I can guarantee that Berlin-based writer-director Julian Rosefeldt’s Manifesto, another Sundance selection, is the year’s strangest film, developed from a multi-screen art installation to both provoke and mystify. That it works at all is thanks to the protean chameleon-like talents of Australian actress Cate Blanchett who convincingly assumes a dozen different personas and guises beginning and ending with the ranting protests of a shaggy bearded male vagrant. “He” gets the ball rolling citing from “The Communist Manifesto,” but subsequent monologues, usually spoken to the camera or in voiceover, are texts from exponents of various arty (including film) movements and philosophies — subjectivism, primitivism, constructivism, Dadaism, futurism; more “isms” than I can remember. Some of this, well a lot actually, sounds like crazy talk.

Blanchett, who famously portrayed Bob Dylan in I’m Not There, keeps us listening to these wildly contrasting characters, the recitations taking place in equally opposed settings of modernity and its dogmas, paired with striking visual images heightened by the use of overhead shots and pans. The effect is variously suggestive or confounding: didactic, contrarian, ironic, paradoxical, nihilistic (notably a very funereal oration), pretentious, satirical, scatological, humorous, sententious, self-regarding.

There’s a set piece in which Blanchett is a puppeteer performing with a puppet she makes of herself. In another she’s a news broadcaster discoursing on artistic nostrums while speaking with a reporter (also Cate, of course) holding an umbrella under a fake rainstorm. It’s a hurricane of absurdities delivered with a straight face, or rather faces. Nowhere is safe, including a family dinner table and a preschool classroom. Citations are only obliquely identified in a brief opening montage of titles. It doesn’t matter much because Manifesto is manifestly an art film for a very mixed-up world.

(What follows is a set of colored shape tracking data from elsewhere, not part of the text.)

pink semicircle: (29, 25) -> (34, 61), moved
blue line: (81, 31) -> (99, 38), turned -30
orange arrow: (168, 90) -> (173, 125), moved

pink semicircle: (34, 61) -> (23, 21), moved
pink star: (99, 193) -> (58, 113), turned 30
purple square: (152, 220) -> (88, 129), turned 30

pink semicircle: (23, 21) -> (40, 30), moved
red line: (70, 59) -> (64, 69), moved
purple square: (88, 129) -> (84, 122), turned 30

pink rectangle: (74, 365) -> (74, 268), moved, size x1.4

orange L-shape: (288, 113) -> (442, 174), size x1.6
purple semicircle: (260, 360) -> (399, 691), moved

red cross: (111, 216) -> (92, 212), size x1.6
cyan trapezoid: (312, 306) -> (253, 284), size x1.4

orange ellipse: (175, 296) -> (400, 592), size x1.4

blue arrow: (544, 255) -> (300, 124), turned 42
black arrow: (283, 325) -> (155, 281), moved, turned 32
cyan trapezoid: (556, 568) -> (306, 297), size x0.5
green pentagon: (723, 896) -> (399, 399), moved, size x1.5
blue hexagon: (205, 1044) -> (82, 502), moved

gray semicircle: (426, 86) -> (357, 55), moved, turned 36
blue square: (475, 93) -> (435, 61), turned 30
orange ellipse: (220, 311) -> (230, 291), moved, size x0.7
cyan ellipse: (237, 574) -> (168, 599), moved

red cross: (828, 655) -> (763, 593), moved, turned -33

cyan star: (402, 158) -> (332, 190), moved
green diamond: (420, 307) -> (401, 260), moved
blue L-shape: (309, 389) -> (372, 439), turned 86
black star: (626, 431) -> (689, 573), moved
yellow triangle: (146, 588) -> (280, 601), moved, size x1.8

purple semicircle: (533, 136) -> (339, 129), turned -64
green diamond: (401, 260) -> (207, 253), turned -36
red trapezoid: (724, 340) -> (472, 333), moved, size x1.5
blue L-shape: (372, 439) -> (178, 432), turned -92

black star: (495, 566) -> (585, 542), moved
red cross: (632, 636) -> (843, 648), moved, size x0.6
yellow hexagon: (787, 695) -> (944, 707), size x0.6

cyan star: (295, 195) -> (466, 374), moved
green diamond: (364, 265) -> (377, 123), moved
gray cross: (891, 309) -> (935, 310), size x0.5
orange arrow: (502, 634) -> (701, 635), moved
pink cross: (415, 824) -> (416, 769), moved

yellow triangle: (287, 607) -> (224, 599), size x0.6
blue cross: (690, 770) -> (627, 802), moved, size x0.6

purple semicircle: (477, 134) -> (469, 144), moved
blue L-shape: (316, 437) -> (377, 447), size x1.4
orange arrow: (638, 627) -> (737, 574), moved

In Motherland (, director Ramona S. Diaz brings a candid roving camera into the overcrowded maternity wards of Manila’s Dr. Jose Fabella Memorial Hospital, the world’s busiest (averaging 60 births each day) in the capital of the country with Asia’s highest birth rate. The documentary premiered at Sundance where it received a jury award for “commanding vision” as well as an editing award in the world cinema competition. It’s having a first theatrical release later this month.

Diaz captures the intensive atmosphere in which the arrival of new life is juxtaposed with all-too-common circumstances of teenage pregnancies and poor women already trying to care for too many children. Focusing on a few of the women and nurses deepens the immersive experience. Some with infants born prematurely become human incubators in a section called Kangaroo Mother Care. As the birth of the 100-millionth Filipino is celebrated, what does the future hold for many of these mothers and babies? Family planning remains both a personal challenge and a highly contentious social policy issue in this predominantly Catholic nation.

Diaz observes that “Fabella is the final safety net for very poor pregnant women, most of whom cannot afford either contraception or the $60 delivery fee. . . . a story about reproductive justice and maternal and women’s rights, unfolded within the hospital walls.” At the same time, the “wondrous mystery of motherhood is apparent in every frame of the film . . . the joy in Fabella is no different from the joys experienced by mothers worldwide.” Imagine a better world for all new human life?

*A final note on the extraordinary 10-part television series The Vietnam War, which I saw a preview of at the Tribeca Film Festival. From renowned documentary filmmakers Ken Burns and Lynn Novick, it begins airing on PBS stations Sunday, Sept. 17. Check local listings.